Source records —
------
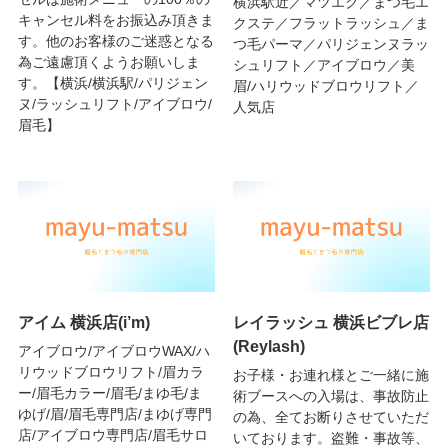
横浜駅近／マツエク／まつ毛エ
キャンセル料をお振込み頂きま
クステ／フラットラッシュ／ま
す。他のお客様のご迷惑となる
つ毛パーマ／パリジェンヌラッ
為ご遠慮頂くようお願いしま
シュリフト／アイブロウ／美
す。【横浜/横浜駅/パリジェン
眉/ハリウッドブロウリフト／
ヌ/ラッシュリフト/アイブロウ/
人気店
眉毛】
アイム 横浜店(i’m)
レイラッシュ 横浜ビブレ店
(Reylash)
アイブロウ/アイブロウWAX/ハ
リウッドブロウリフト/眉カラ
お子様・お連れ様とご一緒に施
ー/眉毛カラー/眉毛/まゆ毛/ま
術ブースへの入場は、事故防止
ゆげ/眉/眉毛専門店/まゆげ専門
の為、全てお断りさせていただ
店/アイブロウ専門店/眉毛サロ
いております。盗難・事故等、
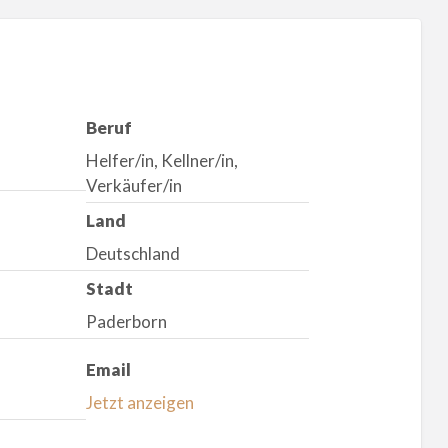
Beruf
Helfer/in, Kellner/in,
Verkäufer/in
Land
Deutschland
Stadt
Paderborn
Email
Jetzt anzeigen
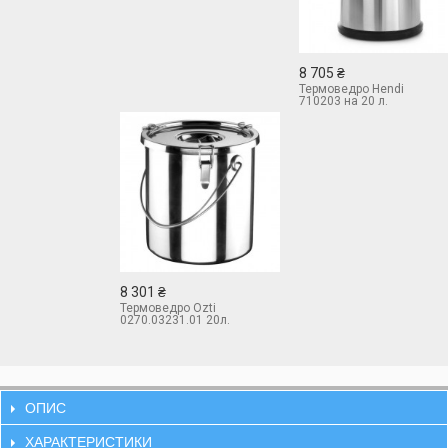
8 705 ₴
Термоведро Hendi
710203 на 20 л.
8 301 ₴
Термоведро Ozti
0270.03231.01 20л.
ОПИС
ХАРАКТЕРИСТИКИ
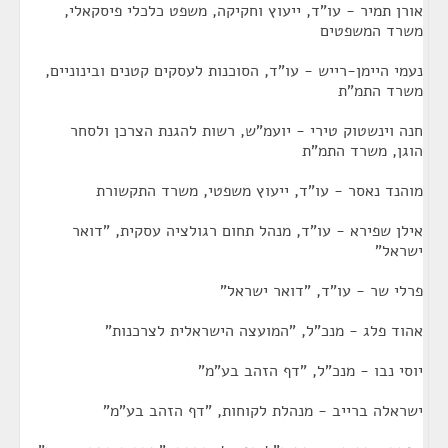
אורן תמיר - עו"ד, ייעוץ וחקיקה, משפט כלכלי פיסקאלי,
משרד המשפטים
נעמי היימן-רייש - עו"ד, הסוכנות לעסקים קטנים ובינוניים,
משרד התמ"ת
חנה וינשטוק טירי - יועמ"ש, רשות להגנת הצרכן ולסחר
הוגן, משרד התמ"ת
מוהנד נאסר - עו"ד, ייעוץ משפטי, משרד התקשורת
אילן שפירא - עו"ד, מנהל תחום רגולציה עסקית, "דואר
ישראל"
פרלי שר - עו"ד, "דואר ישראל"
אהוד פלג - מנכ"ל, "המועצה הישראלית לצרכנות"
יוסי נבו - מנכ"ל, "דף הזהב בע"מ"
ישראלה ברייב - מנהלת לקוחות, "דף הזהב בע"מ"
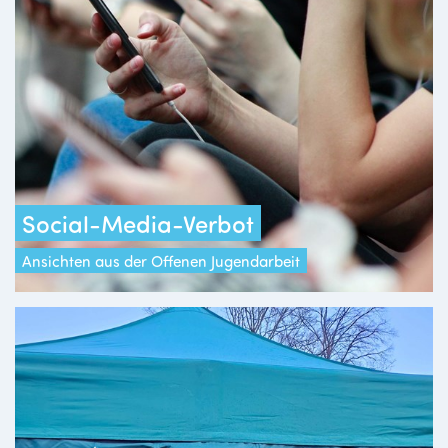
Social-Media-Verbot
Ansichten aus der Offenen Jugendarbeit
------
ABOUT THIS EXERCISE — Output exactly those lines of the data above that run from the line with "レイラッシュ 横浜ビブレ店" up to and including the line with "הסוכנות לעסקים קטנים". No pictures go in.

RESULT OF THIS TASK —
レイラッシュ 横浜ビブレ店
(Reylash)
アイブロウ/アイブロウWAX/ハ
リウッドブロウリフト/眉カラ
お子様・お連れ様とご一緒に施
ー/眉毛カラー/眉毛/まゆ毛/ま
術ブースへの入場は、事故防止
ゆげ/眉/眉毛専門店/まゆげ専門
の為、全てお断りさせていただ
店/アイブロウ専門店/眉毛サロ
いております。盗難・事故等、
Beruf
Helfer/in, Kellner/in,
Verkäufer/in
Land
Deutschland
Stadt
Paderborn
Email
Jetzt anzeigen
8 705 ₴
Термоведро Hendi
710203 на 20 л.
8 301 ₴
Термоведро Ozti
0270.03231.01 20л.
ОПИС
ХАРАКТЕРИСТИКИ
אורן תמיר - עו"ד, ייעוץ וחקיקה, משפט כלכלי פיסקאלי,
משרד המשפטים
נעמי היימן-רייש - עו"ד, הסוכנות לעסקים קטנים ובינוניים,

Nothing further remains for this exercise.